**Problem requirements:** Nothing but an exact repetition of the listing should be returned.

**Data:**
━━━━━━━━
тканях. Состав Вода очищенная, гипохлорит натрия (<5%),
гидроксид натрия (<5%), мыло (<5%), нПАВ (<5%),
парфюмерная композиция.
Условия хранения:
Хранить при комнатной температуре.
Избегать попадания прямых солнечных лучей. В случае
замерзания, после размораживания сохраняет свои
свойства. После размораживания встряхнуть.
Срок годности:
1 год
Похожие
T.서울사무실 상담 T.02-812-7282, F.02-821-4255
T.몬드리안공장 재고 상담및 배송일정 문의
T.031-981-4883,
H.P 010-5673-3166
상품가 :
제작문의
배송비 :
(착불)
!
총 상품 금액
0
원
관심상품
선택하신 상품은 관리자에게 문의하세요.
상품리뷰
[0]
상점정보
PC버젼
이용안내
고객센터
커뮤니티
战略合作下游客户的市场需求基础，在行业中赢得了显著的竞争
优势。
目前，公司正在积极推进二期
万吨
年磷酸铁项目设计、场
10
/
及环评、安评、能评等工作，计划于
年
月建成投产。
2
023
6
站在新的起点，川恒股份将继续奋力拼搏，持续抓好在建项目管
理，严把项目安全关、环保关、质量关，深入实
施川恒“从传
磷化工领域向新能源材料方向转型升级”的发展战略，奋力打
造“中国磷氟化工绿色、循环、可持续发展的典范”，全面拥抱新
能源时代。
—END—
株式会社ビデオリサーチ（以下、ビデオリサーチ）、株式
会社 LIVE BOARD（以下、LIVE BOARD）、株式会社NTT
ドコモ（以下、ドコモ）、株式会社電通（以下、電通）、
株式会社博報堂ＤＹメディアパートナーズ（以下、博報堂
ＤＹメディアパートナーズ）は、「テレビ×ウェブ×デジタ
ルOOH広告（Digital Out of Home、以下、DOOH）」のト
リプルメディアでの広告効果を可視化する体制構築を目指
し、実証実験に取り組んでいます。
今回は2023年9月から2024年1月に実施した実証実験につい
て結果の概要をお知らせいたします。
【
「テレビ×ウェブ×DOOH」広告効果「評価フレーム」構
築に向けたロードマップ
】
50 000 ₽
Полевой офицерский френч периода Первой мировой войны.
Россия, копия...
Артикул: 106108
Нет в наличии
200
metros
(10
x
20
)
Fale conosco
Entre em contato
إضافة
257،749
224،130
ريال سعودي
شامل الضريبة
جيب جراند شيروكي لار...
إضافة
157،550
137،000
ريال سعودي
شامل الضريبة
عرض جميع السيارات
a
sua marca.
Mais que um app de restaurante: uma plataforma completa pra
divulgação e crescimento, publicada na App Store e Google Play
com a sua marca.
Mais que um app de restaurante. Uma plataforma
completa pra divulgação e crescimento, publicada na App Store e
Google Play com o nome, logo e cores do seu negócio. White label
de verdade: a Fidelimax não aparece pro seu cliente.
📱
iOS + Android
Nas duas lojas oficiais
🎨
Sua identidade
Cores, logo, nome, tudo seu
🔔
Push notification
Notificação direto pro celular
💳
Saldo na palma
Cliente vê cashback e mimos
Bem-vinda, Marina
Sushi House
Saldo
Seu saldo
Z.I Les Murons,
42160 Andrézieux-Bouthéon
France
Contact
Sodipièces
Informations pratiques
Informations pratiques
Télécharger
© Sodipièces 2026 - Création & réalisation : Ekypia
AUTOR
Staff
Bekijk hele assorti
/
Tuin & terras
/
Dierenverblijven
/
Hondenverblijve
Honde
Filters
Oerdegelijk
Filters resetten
━━━━━━━━
**Worked solution:**
тканях. Состав Вода очищенная, гипохлорит натрия (<5%),
гидроксид натрия (<5%), мыло (<5%), нПАВ (<5%),
парфюмерная композиция.
Условия хранения:
Хранить при комнатной температуре.
Избегать попадания прямых солнечных лучей. В случае
замерзания, после размораживания сохраняет свои
свойства. После размораживания встряхнуть.
Срок годности:
1 год
Похожие
T.서울사무실 상담 T.02-812-7282, F.02-821-4255
T.몬드리안공장 재고 상담및 배송일정 문의
T.031-981-4883,
H.P 010-5673-3166
상품가 :
제작문의
배송비 :
(착불)
!
총 상품 금액
0
원
관심상품
선택하신 상품은 관리자에게 문의하세요.
상품리뷰
[0]
상점정보
PC버젼
이용안내
고객센터
커뮤니티
战略合作下游客户的市场需求基础，在行业中赢得了显著的竞争
优势。
目前，公司正在积极推进二期
万吨
年磷酸铁项目设计、场
10
/
及环评、安评、能评等工作，计划于
年
月建成投产。
2
023
6
站在新的起点，川恒股份将继续奋力拼搏，持续抓好在建项目管
理，严把项目安全关、环保关、质量关，深入实
施川恒“从传
磷化工领域向新能源材料方向转型升级”的发展战略，奋力打
造“中国磷氟化工绿色、循环、可持续发展的典范”，全面拥抱新
能源时代。
—END—
株式会社ビデオリサーチ（以下、ビデオリサーチ）、株式
会社 LIVE BOARD（以下、LIVE BOARD）、株式会社NTT
ドコモ（以下、ドコモ）、株式会社電通（以下、電通）、
株式会社博報堂ＤＹメディアパートナーズ（以下、博報堂
ＤＹメディアパートナーズ）は、「テレビ×ウェブ×デジタ
ルOOH広告（Digital Out of Home、以下、DOOH）」のト
リプルメディアでの広告効果を可視化する体制構築を目指
し、実証実験に取り組んでいます。
今回は2023年9月から2024年1月に実施した実証実験につい
て結果の概要をお知らせいたします。
【
「テレビ×ウェブ×DOOH」広告効果「評価フレーム」構
築に向けたロードマップ
】
50 000 ₽
Полевой офицерский френч периода Первой мировой войны.
Россия, копия...
Артикул: 106108
Нет в наличии
200
metros
(10
x
20
)
Fale conosco
Entre em contato
إضافة
257،749
224،130
ريال سعودي
شامل الضريبة
جيب جراند شيروكي لار...
إضافة
157،550
137،000
ريال سعودي
شامل الضريبة
عرض جميع السيارات
a
sua marca.
Mais que um app de restaurante: uma plataforma completa pra
divulgação e crescimento, publicada na App Store e Google Play
com a sua marca.
Mais que um app de restaurante. Uma plataforma
completa pra divulgação e crescimento, publicada na App Store e
Google Play com o nome, logo e cores do seu negócio. White label
de verdade: a Fidelimax não aparece pro seu cliente.
📱
iOS + Android
Nas duas lojas oficiais
🎨
Sua identidade
Cores, logo, nome, tudo seu
🔔
Push notification
Notificação direto pro celular
💳
Saldo na palma
Cliente vê cashback e mimos
Bem-vinda, Marina
Sushi House
Saldo
Seu saldo
Z.I Les Murons,
42160 Andrézieux-Bouthéon
France
Contact
Sodipièces
Informations pratiques
Informations pratiques
Télécharger
© Sodipièces 2026 - Création & réalisation : Ekypia
AUTOR
Staff
Bekijk hele assorti
/
Tuin & terras
/
Dierenverblijven
/
Hondenverblijve
Honde
Filters
Oerdegelijk
Filters resetten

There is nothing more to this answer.